→ **YOUR INSTRUCTIONS**
Produce a verbatim transcript of the entries below, excluding pictures.

____ SOURCE MATERIAL

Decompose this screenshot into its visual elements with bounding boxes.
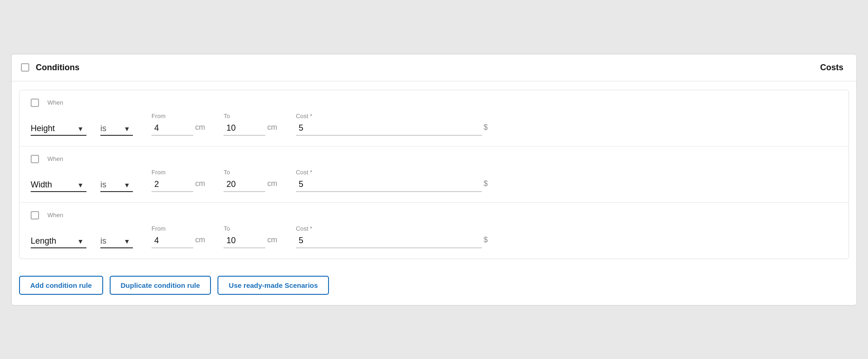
to-input-2[interactable] bbox=[224, 178, 265, 192]
from-label-2: From bbox=[151, 169, 205, 176]
fields-row-2: Height Width Length Weight ▼ is is not ▼ bbox=[31, 169, 837, 192]
header-checkbox[interactable] bbox=[21, 63, 29, 72]
to-label-1: To bbox=[224, 113, 277, 120]
when-label-1: When bbox=[47, 99, 63, 106]
cost-input-2[interactable] bbox=[296, 178, 482, 192]
operator-select-3[interactable]: is is not bbox=[100, 234, 133, 248]
cost-dollar-1: $ bbox=[484, 123, 488, 133]
cost-label-2: Cost * bbox=[296, 169, 488, 176]
from-unit-1: cm bbox=[195, 123, 205, 133]
fields-row-1: Height Width Length Weight ▼ is is not ▼ bbox=[31, 113, 837, 136]
to-group-1: To cm bbox=[224, 113, 277, 136]
header-row: Conditions Costs bbox=[12, 54, 856, 81]
duplicate-condition-button[interactable]: Duplicate condition rule bbox=[110, 276, 211, 295]
from-group-2: From cm bbox=[151, 169, 205, 192]
when-row-1: When bbox=[31, 99, 837, 109]
from-input-1[interactable] bbox=[151, 121, 193, 136]
footer-row: Add condition rule Duplicate condition r… bbox=[12, 267, 856, 305]
from-label-3: From bbox=[151, 225, 205, 232]
scenarios-button[interactable]: Use ready-made Scenarios bbox=[217, 276, 329, 295]
from-unit-2: cm bbox=[195, 180, 205, 190]
rule-checkbox-1[interactable] bbox=[31, 99, 39, 107]
from-input-2[interactable] bbox=[151, 178, 193, 192]
rules-card: When Height Width Length Weight ▼ is bbox=[19, 90, 849, 259]
cost-group-3: Cost * $ bbox=[296, 225, 488, 248]
cost-group-2: Cost * $ bbox=[296, 169, 488, 192]
to-group-3: To cm bbox=[224, 225, 277, 248]
when-row-2: When bbox=[31, 155, 837, 165]
to-input-1[interactable] bbox=[224, 121, 265, 136]
main-card: Conditions Costs When Height Width Lengt… bbox=[11, 54, 857, 306]
rule-checkbox-3[interactable] bbox=[31, 211, 39, 219]
to-unit-1: cm bbox=[267, 123, 277, 133]
condition-wrapper-1: Height Width Length Weight ▼ bbox=[31, 122, 86, 136]
to-label-3: To bbox=[224, 225, 277, 232]
cost-label-3: Cost * bbox=[296, 225, 488, 232]
fields-row-3: Height Width Length Weight ▼ is is not ▼ bbox=[31, 225, 837, 248]
when-row-3: When bbox=[31, 211, 837, 221]
when-label-3: When bbox=[47, 212, 63, 219]
to-unit-3: cm bbox=[267, 236, 277, 246]
cost-input-3[interactable] bbox=[296, 234, 482, 248]
condition-select-2[interactable]: Height Width Length Weight bbox=[31, 178, 86, 192]
operator-select-2[interactable]: is is not bbox=[100, 178, 133, 192]
add-condition-button[interactable]: Add condition rule bbox=[19, 276, 103, 295]
from-unit-3: cm bbox=[195, 236, 205, 246]
operator-wrapper-2: is is not ▼ bbox=[100, 178, 133, 192]
rule-checkbox-2[interactable] bbox=[31, 155, 39, 163]
costs-title: Costs bbox=[820, 63, 843, 73]
conditions-title: Conditions bbox=[36, 63, 79, 73]
to-input-3[interactable] bbox=[224, 234, 265, 248]
condition-wrapper-2: Height Width Length Weight ▼ bbox=[31, 178, 86, 192]
to-unit-2: cm bbox=[267, 180, 277, 190]
when-label-2: When bbox=[47, 155, 63, 162]
header-left: Conditions bbox=[21, 63, 79, 73]
from-label-1: From bbox=[151, 113, 205, 120]
cost-dollar-3: $ bbox=[484, 236, 488, 246]
to-group-2: To cm bbox=[224, 169, 277, 192]
from-input-3[interactable] bbox=[151, 234, 193, 248]
condition-select-3[interactable]: Height Width Length Weight bbox=[31, 234, 86, 248]
rule-row-3: When Height Width Length Weight ▼ is bbox=[20, 203, 848, 259]
operator-wrapper-1: is is not ▼ bbox=[100, 122, 133, 136]
condition-select-1[interactable]: Height Width Length Weight bbox=[31, 122, 86, 136]
cost-group-1: Cost * $ bbox=[296, 113, 488, 136]
to-label-2: To bbox=[224, 169, 277, 176]
operator-wrapper-3: is is not ▼ bbox=[100, 234, 133, 248]
rule-row-2: When Height Width Length Weight ▼ is bbox=[20, 146, 848, 203]
operator-select-1[interactable]: is is not bbox=[100, 122, 133, 136]
cost-label-1: Cost * bbox=[296, 113, 488, 120]
condition-wrapper-3: Height Width Length Weight ▼ bbox=[31, 234, 86, 248]
from-group-1: From cm bbox=[151, 113, 205, 136]
from-group-3: From cm bbox=[151, 225, 205, 248]
cost-dollar-2: $ bbox=[484, 180, 488, 190]
cost-input-1[interactable] bbox=[296, 121, 482, 136]
rule-row-1: When Height Width Length Weight ▼ is bbox=[20, 90, 848, 146]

________

→ **ANSWER FOR THE TASK**
Decompose this screenshot into its visual elements with bounding boxes.
to-input-2[interactable] bbox=[224, 178, 265, 192]
from-label-2: From bbox=[151, 169, 205, 176]
fields-row-2: Height Width Length Weight ▼ is is not ▼ bbox=[31, 169, 837, 192]
header-checkbox[interactable] bbox=[21, 63, 29, 72]
to-label-1: To bbox=[224, 113, 277, 120]
when-label-1: When bbox=[47, 99, 63, 106]
cost-input-2[interactable] bbox=[296, 178, 482, 192]
operator-select-3[interactable]: is is not bbox=[100, 234, 133, 248]
cost-dollar-1: $ bbox=[484, 123, 488, 133]
cost-label-2: Cost * bbox=[296, 169, 488, 176]
from-unit-1: cm bbox=[195, 123, 205, 133]
fields-row-1: Height Width Length Weight ▼ is is not ▼ bbox=[31, 113, 837, 136]
to-group-1: To cm bbox=[224, 113, 277, 136]
header-row: Conditions Costs bbox=[12, 54, 856, 81]
duplicate-condition-button[interactable]: Duplicate condition rule bbox=[110, 276, 211, 295]
from-group-2: From cm bbox=[151, 169, 205, 192]
when-row-1: When bbox=[31, 99, 837, 109]
from-input-1[interactable] bbox=[151, 121, 193, 136]
footer-row: Add condition rule Duplicate condition r… bbox=[12, 267, 856, 305]
from-label-3: From bbox=[151, 225, 205, 232]
scenarios-button[interactable]: Use ready-made Scenarios bbox=[217, 276, 329, 295]
from-unit-2: cm bbox=[195, 180, 205, 190]
rule-checkbox-1[interactable] bbox=[31, 99, 39, 107]
from-input-2[interactable] bbox=[151, 178, 193, 192]
rules-card: When Height Width Length Weight ▼ is bbox=[19, 90, 849, 259]
cost-group-3: Cost * $ bbox=[296, 225, 488, 248]
cost-group-2: Cost * $ bbox=[296, 169, 488, 192]
to-group-3: To cm bbox=[224, 225, 277, 248]
when-row-2: When bbox=[31, 155, 837, 165]
to-input-1[interactable] bbox=[224, 121, 265, 136]
main-card: Conditions Costs When Height Width Lengt… bbox=[11, 54, 857, 306]
rule-checkbox-3[interactable] bbox=[31, 211, 39, 219]
to-unit-1: cm bbox=[267, 123, 277, 133]
condition-wrapper-1: Height Width Length Weight ▼ bbox=[31, 122, 86, 136]
to-label-3: To bbox=[224, 225, 277, 232]
cost-label-3: Cost * bbox=[296, 225, 488, 232]
fields-row-3: Height Width Length Weight ▼ is is not ▼ bbox=[31, 225, 837, 248]
when-row-3: When bbox=[31, 211, 837, 221]
when-label-3: When bbox=[47, 212, 63, 219]
to-unit-3: cm bbox=[267, 236, 277, 246]
cost-input-3[interactable] bbox=[296, 234, 482, 248]
condition-select-2[interactable]: Height Width Length Weight bbox=[31, 178, 86, 192]
operator-select-2[interactable]: is is not bbox=[100, 178, 133, 192]
add-condition-button[interactable]: Add condition rule bbox=[19, 276, 103, 295]
from-unit-3: cm bbox=[195, 236, 205, 246]
operator-wrapper-2: is is not ▼ bbox=[100, 178, 133, 192]
rule-checkbox-2[interactable] bbox=[31, 155, 39, 163]
costs-title: Costs bbox=[820, 63, 843, 73]
conditions-title: Conditions bbox=[36, 63, 79, 73]
to-input-3[interactable] bbox=[224, 234, 265, 248]
condition-wrapper-2: Height Width Length Weight ▼ bbox=[31, 178, 86, 192]
to-unit-2: cm bbox=[267, 180, 277, 190]
when-label-2: When bbox=[47, 155, 63, 162]
header-left: Conditions bbox=[21, 63, 79, 73]
from-label-1: From bbox=[151, 113, 205, 120]
cost-dollar-3: $ bbox=[484, 236, 488, 246]
to-group-2: To cm bbox=[224, 169, 277, 192]
from-input-3[interactable] bbox=[151, 234, 193, 248]
condition-select-3[interactable]: Height Width Length Weight bbox=[31, 234, 86, 248]
rule-row-3: When Height Width Length Weight ▼ is bbox=[20, 203, 848, 259]
operator-wrapper-1: is is not ▼ bbox=[100, 122, 133, 136]
condition-select-1[interactable]: Height Width Length Weight bbox=[31, 122, 86, 136]
cost-group-1: Cost * $ bbox=[296, 113, 488, 136]
to-label-2: To bbox=[224, 169, 277, 176]
operator-wrapper-3: is is not ▼ bbox=[100, 234, 133, 248]
rule-row-2: When Height Width Length Weight ▼ is bbox=[20, 146, 848, 203]
operator-select-1[interactable]: is is not bbox=[100, 122, 133, 136]
cost-label-1: Cost * bbox=[296, 113, 488, 120]
condition-wrapper-3: Height Width Length Weight ▼ bbox=[31, 234, 86, 248]
from-group-1: From cm bbox=[151, 113, 205, 136]
from-group-3: From cm bbox=[151, 225, 205, 248]
cost-dollar-2: $ bbox=[484, 180, 488, 190]
cost-input-1[interactable] bbox=[296, 121, 482, 136]
rule-row-1: When Height Width Length Weight ▼ is bbox=[20, 90, 848, 146]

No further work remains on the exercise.